● **EXERCISE PROMPT**
Within the material below, transcribe exactly the lines from the one holding "Porvoon sydämessä." through the one holding "Toimitusehdot", keeping both ends and skipping the rest.

"""

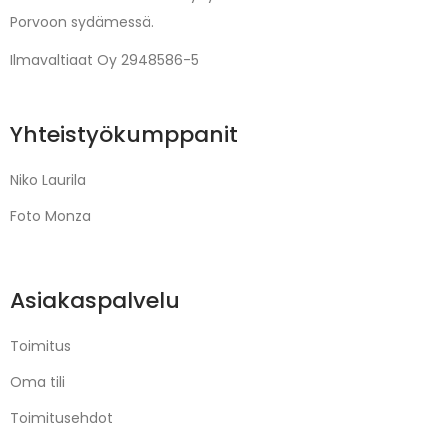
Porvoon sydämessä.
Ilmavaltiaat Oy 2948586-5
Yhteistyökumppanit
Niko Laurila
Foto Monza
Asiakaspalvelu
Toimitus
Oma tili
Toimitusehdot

"""
"""

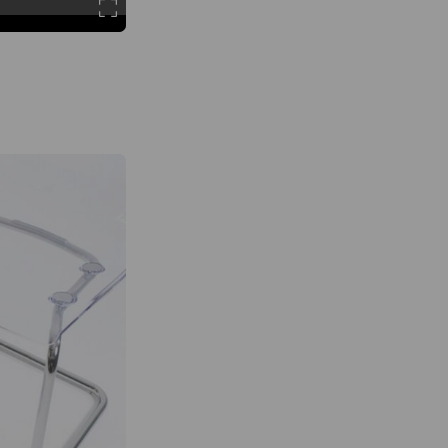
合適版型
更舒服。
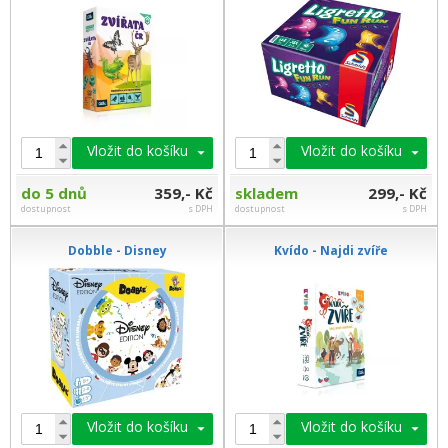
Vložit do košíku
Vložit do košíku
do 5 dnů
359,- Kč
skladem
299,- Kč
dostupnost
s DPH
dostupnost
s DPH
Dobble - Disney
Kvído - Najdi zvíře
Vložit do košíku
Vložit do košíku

"""

● **PROBLEM SOLUTION**
Porvoon sydämessä.
Ilmavaltiaat Oy 2948586-5
Yhteistyökumppanit
Niko Laurila
Foto Monza
Asiakaspalvelu
Toimitus
Oma tili
Toimitusehdot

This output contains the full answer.